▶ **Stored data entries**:
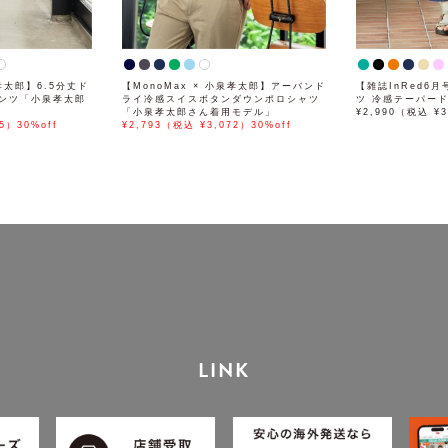
泉孝太郎】6.5分丈ド
【MonoMax × 小泉孝太郎】アーバンド
【雑誌InRed6
ンツ「小泉孝太郎
ライ冷感スイスボタンダウンポロシャツ
ツ 冷感テーパー
「小泉孝太郎さん着用モデル」
¥2,990（税込 ¥3
5）30%off
¥2,793（税込 ¥3,072）30%off
LINK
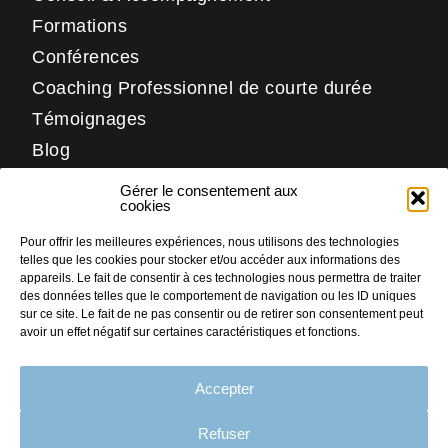
Formations
Conférences
Coaching Professionnel de courte durée
Témoignages
Blog
Contact
Gérer le consentement aux
Réseaux
cookies
Pour offrir les meilleures expériences, nous utilisons des technologies
LinkedIn
telles que les cookies pour stocker et/ou accéder aux informations des
Facebook
appareils. Le fait de consentir à ces technologies nous permettra de traiter
des données telles que le comportement de navigation ou les ID uniques
Instagram
sur ce site. Le fait de ne pas consentir ou de retirer son consentement peut
avoir un effet négatif sur certaines caractéristiques et fonctions.
Accepter
PLAN DU SITE
MENTIONS LÉGALES
Refuser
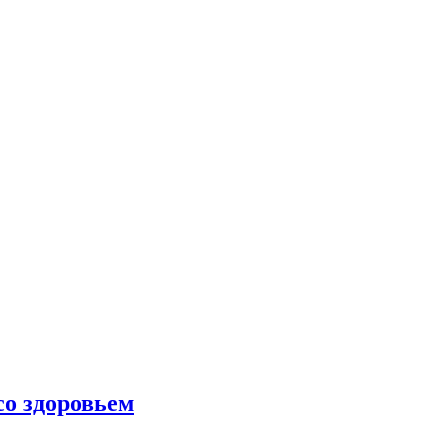
со здоровьем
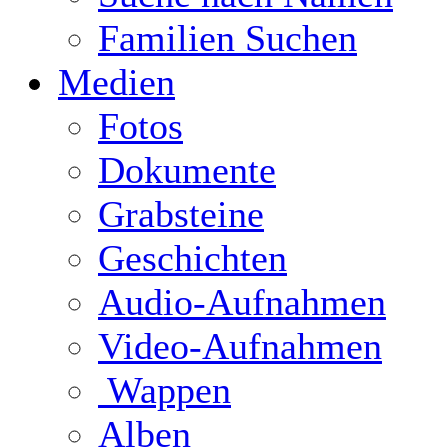
Familien Suchen
Medien
Fotos
Dokumente
Grabsteine
Geschichten
Audio-Aufnahmen
Video-Aufnahmen
Wappen
Alben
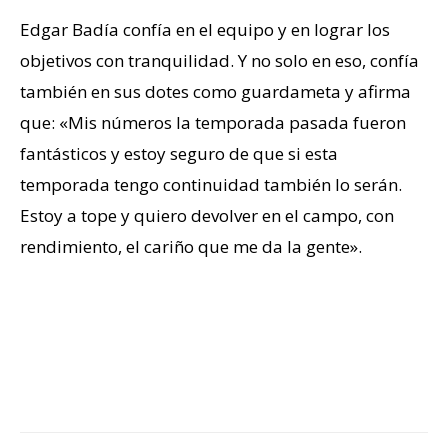
Edgar Badía confía en el equipo y en lograr los
objetivos con tranquilidad. Y no solo en eso, confía
también en sus dotes como guardameta y afirma
que: «Mis números la temporada pasada fueron
fantásticos y estoy seguro de que si esta
temporada tengo continuidad también lo serán.
Estoy a tope y quiero devolver en el campo, con
rendimiento, el cariño que me da la gente».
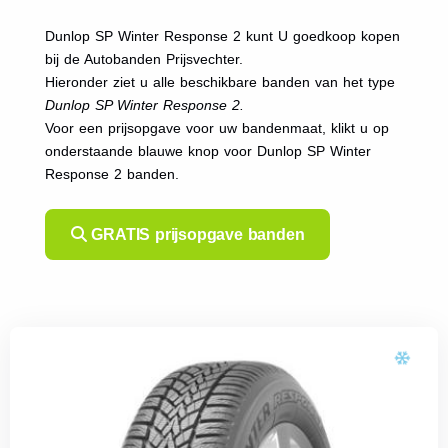
Dunlop SP Winter Response 2 kunt U goedkoop kopen
bij de Autobanden Prijsvechter.
Hieronder ziet u alle beschikbare banden van het type
Dunlop SP Winter Response 2.
Voor een prijsopgave voor uw bandenmaat, klikt u op
onderstaande blauwe knop voor Dunlop SP Winter
Response 2 banden.
GRATIS prijsopgave banden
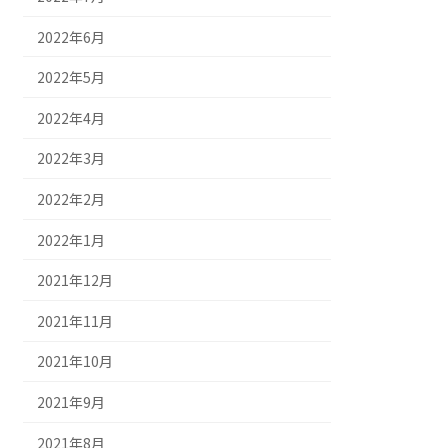
2022年6月
2022年5月
2022年4月
2022年3月
2022年2月
2022年1月
2021年12月
2021年11月
2021年10月
2021年9月
2021年8月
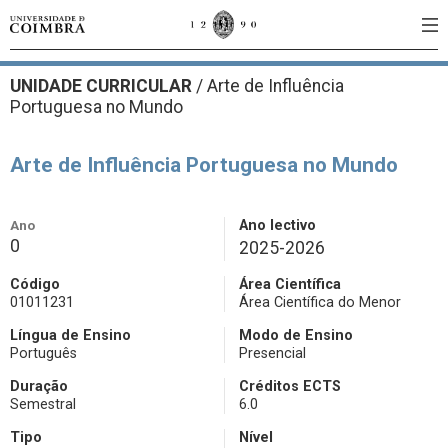
UNIDADE CURRICULAR
/
Arte de Influência
Portuguesa no Mundo
Arte de Influência Portuguesa no Mundo
Ano
Ano lectivo
0
2025-2026
Código
Área Científica
01011231
Área Científica do Menor
Língua de Ensino
Modo de Ensino
Português
Presencial
Duração
Créditos ECTS
Semestral
6.0
Tipo
Nível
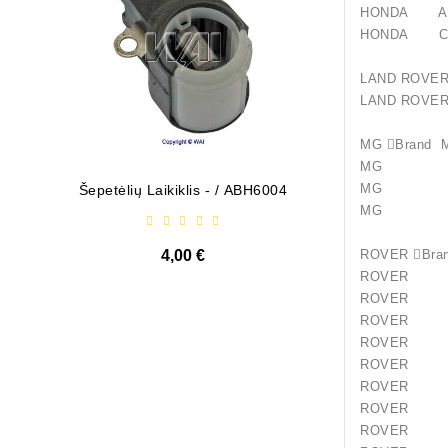
HONDA A
HONDA Ci
LAND RO
LAND ROV
MG Bra
MG MG
MG ZR
Šepetėlių Laikiklis - / ABH6004
Diodų P
MG ZS 
4,00 €
ROVER 
ROVER 2
ROVER 22
ROVER 25
ROVER 4
ROVER 4
ROVER 4
ROVER 45
ROVER 62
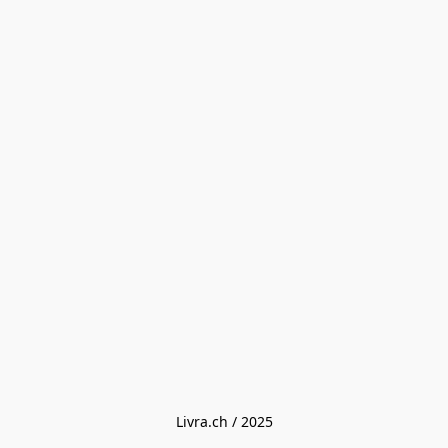
Livra.ch / 2025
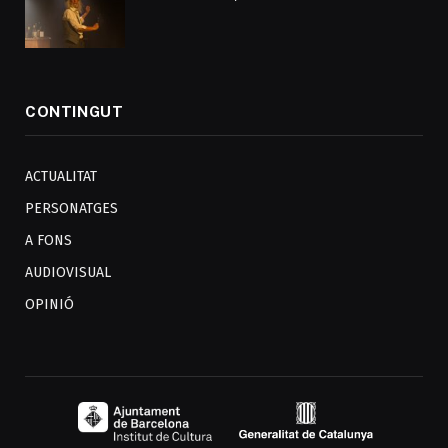
CONTINGUT
ACTUALITAT
PERSONATGES
A FONS
AUDIOVISUAL
OPINIÓ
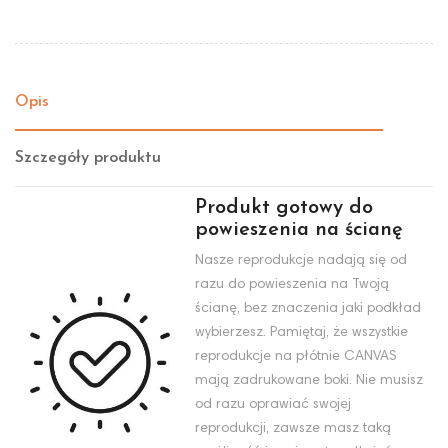
Opis
Szczegóły produktu
Produkt gotowy do
powieszenia na ścianę
Nasze reprodukcje nadają się od
razu do powieszenia na Twoją
ścianę, bez znaczenia jaki podkład
wybierzesz. Pamiętaj, że wszystkie
reprodukcje na płótnie CANVAS
mają zadrukowane boki. Nie musisz
od razu oprawiać swojej
reprodukcji, zawsze masz taką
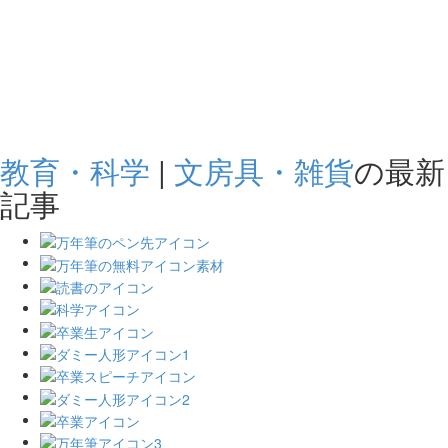
教育・科学
|
文房具・雑貨
の最新
記事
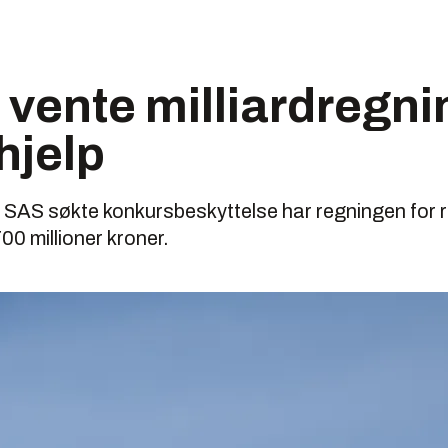
vente milliardregni
hjelp
t SAS søkte konkursbeskyttelse har regningen for 
00 millioner kroner.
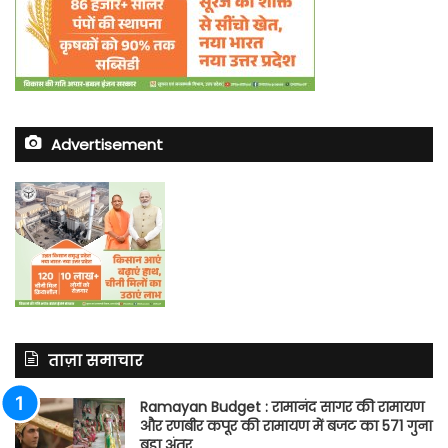
Advertisement
ताज़ा समाचार
Ramayan Budget : रामानंद सागर की रामायण
और रणबीर कपूर की रामायण में बजट का 571 गुना
बड़ा अंतर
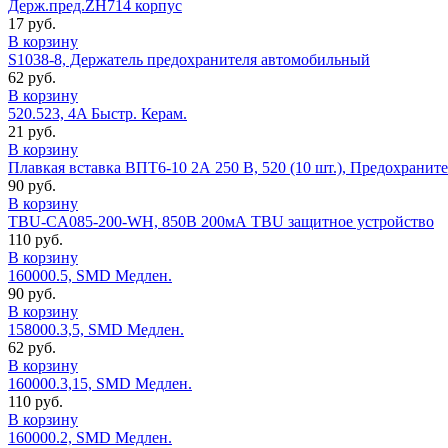
Держ.пред.ZH714 корпус
17 руб.
В корзину
S1038-8, Держатель предохранителя автомобильный
62 руб.
В корзину
520.523, 4A Быстр. Керам.
21 руб.
В корзину
Плавкая вставка ВПТ6-10 2А 250 В, 520 (10 шт.), Предохранит
90 руб.
В корзину
TBU-CA085-200-WH, 850В 200мА TBU защитное устройство
110 руб.
В корзину
160000.5, SMD Медлен.
90 руб.
В корзину
158000.3,5, SMD Медлен.
62 руб.
В корзину
160000.3,15, SMD Медлен.
110 руб.
В корзину
160000.2, SMD Медлен.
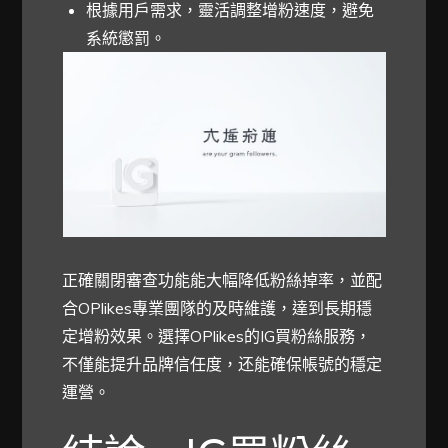
根據用戶需求，靈活調整增粉速度，避免
系統懲罰。
正確關閉審查功能能大幅降低粉絲掉率，並配
合OPlikes專業團隊的及時維護，達到長期穩
定增粉效果。選擇OPlikes的IG買粉絲服務，
不僅能提升品牌信任度，还能確保帳號的穩定
運營。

▶ **Work instruction**: Find the line containing "ताज़ा समाचार" in the records above and restate it, and each line after it through the end, word for word, dropping the pictures.

▶ **The completed task**:
ताज़ा समाचार
Ramayan Budget : रामानंद सागर की रामायण
और रणबीर कपूर की रामायण में बजट का 571 गुना
बड़ा अंतर
Держ.пред.ZH714 корпус
17 руб.
В корзину
S1038-8, Держатель предохранителя автомобильный
62 руб.
В корзину
520.523, 4A Быстр. Керам.
21 руб.
В корзину
Плавкая вставка ВПТ6-10 2А 250 В, 520 (10 шт.), Предохранит
90 руб.
В корзину
TBU-CA085-200-WH, 850В 200мА TBU защитное устройство
110 руб.
В корзину
160000.5, SMD Медлен.
90 руб.
В корзину
158000.3,5, SMD Медлен.
62 руб.
В корзину
160000.3,15, SMD Медлен.
110 руб.
В корзину
160000.2, SMD Медлен.
根據用戶需求，靈活調整增粉速度，避免
系統懲罰。
正確關閉審查功能能大幅降低粉絲掉率，並配
合OPlikes專業團隊的及時維護，達到長期穩
定增粉效果。選擇OPlikes的IG買粉絲服務，
不僅能提升品牌信任度，还能確保帳號的穩定
運營。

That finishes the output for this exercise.